- Directed by: Dani Levy
- Written by: Dani Levy; Maria Schrader;
- Produced by: Stefan Arndt
- Music by: Niki Reiser
- Distributed by: Jugendfilm; 20th Century Fox;
- Release date: 1998;
- Running time: 107 minutes
- Country: Germany
- Languages: English; German;

= Meschugge =

1998 film

Meschugge (English title: The Giraffe) is a 1998 German thriller film directed by Dani Levy and set during World War II. The German title translates as "crazy". The English title refers to the nickname of a character who was once in charge of the Treblinka extermination camp. The film mainly uses English dialogue, though it contains German dialogue as well.

==Cast==
- Maria Schrader as Lena Katz
- Lukas Ammann as Eliah Goldberg
- Lynn Cohen as Mrs.
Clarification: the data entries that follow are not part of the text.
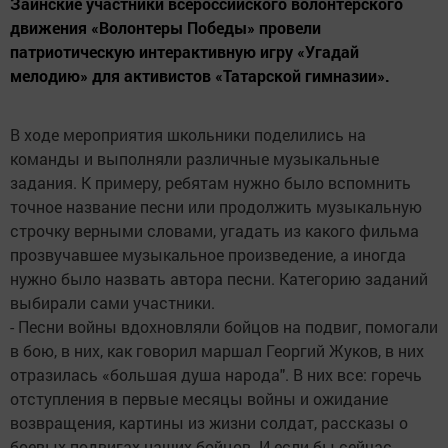
Заинские участники всероссийского волонтерского
движения «Волонтеры Победы» провели
патриотическую интерактивную игру «Угадай
мелодию» для активистов «Татарской гимназии».
В ходе мероприятия школьники поделились на
команды и выполняли различные музыкальные
задания. К примеру, ребятам нужно было вспомнить
точное название песни или продолжить музыкальную
строчку верными словами, угадать из какого фильма
прозвучавшее музыкальное произведение, а иногда
нужно было назвать автора песни. Категорию заданий
выбирали сами участники.
- Песни войны вдохновляли бойцов на подвиг, помогали
в бою, в них, как говорил маршал Георгий Жуков, в них
отразилась «большая душа народа". В них все: горечь
отступления в первые месяцы войны и ожидание
возвращения, картины из жизни солдат, рассказы о
боевых подвигах наших бойцов. И если бы сейчас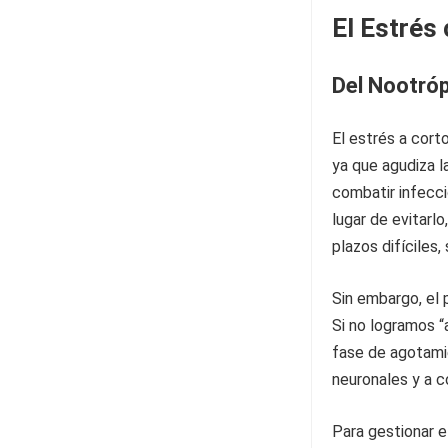
El Estrés
Del Nootróp
El estrés a corto
ya que agudiza l
combatir infecci
lugar de evitarl
plazos difíciles
Sin embargo, el
Si no logramos “
fase de agotami
neuronales y a 
Para gestionar e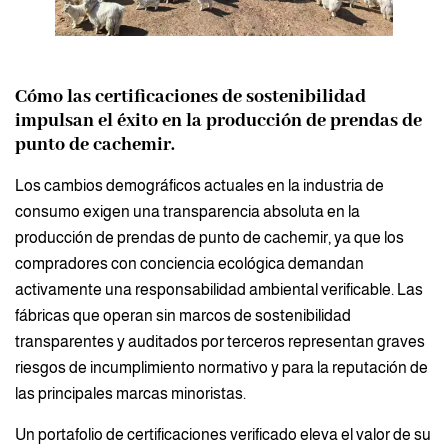
Cómo las certificaciones de sostenibilidad
impulsan el éxito en la producción de prendas de
punto de cachemir.
Los cambios demográficos actuales en la industria de
consumo exigen una transparencia absoluta en la
producción de prendas de punto de cachemir, ya que los
compradores con conciencia ecológica demandan
activamente una responsabilidad ambiental verificable. Las
fábricas que operan sin marcos de sostenibilidad
transparentes y auditados por terceros representan graves
riesgos de incumplimiento normativo y para la reputación de
las principales marcas minoristas.
Un portafolio de certificaciones verificado eleva el valor de su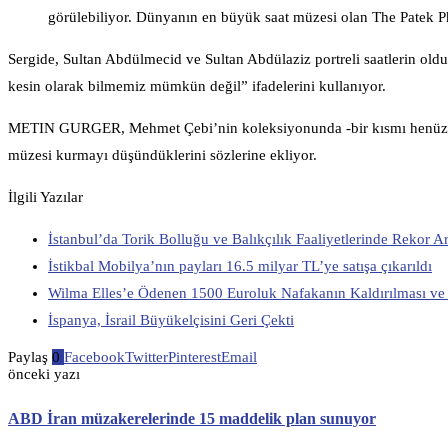
görülebiliyor. Dünyanın en büyük saat müzesi olan The Patek P
Sergide, Sultan Abdülmecid ve Sultan Abdülaziz portreli saatlerin oldu
kesin olarak bilmemiz mümkün değil” ifadelerini kullanıyor.
METIN GURGER, Mehmet Çebi’nin koleksiyonunda -bir kısmı henüz ser
müzesi kurmayı düşündüklerini sözlerine ekliyor.
İlgili Yazılar
İstanbul’da Torik Bolluğu ve Balıkçılık Faaliyetlerinde Rekor Ar
İstikbal Mobilya’nın payları 16.5 milyar TL’ye satışa çıkarıldı
Wilma Elles’e Ödenen 1500 Euroluk Nafakanın Kaldırılması 
İspanya, İsrail Büyükelçisini Geri Çekti
Paylaş
0
Facebook
Twitter
Pinterest
Email
önceki yazı
ABD İran müzakerelerinde 15 maddelik plan sunuyor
Fish
- Dani Levy as David Fish
- David Strathairn as Charles Kaminski
- Nicole Heesters as Lena's mother

==Reception==
Variety gave a mixed review, calling the film "slickly shot" though criticising the plot and dialogue as "ordinary". The New York Times was much more critical, stating the English dialogue seemed like "badly translated German" and the plots "breathless incoherence [was] matched only by its wild implausibility."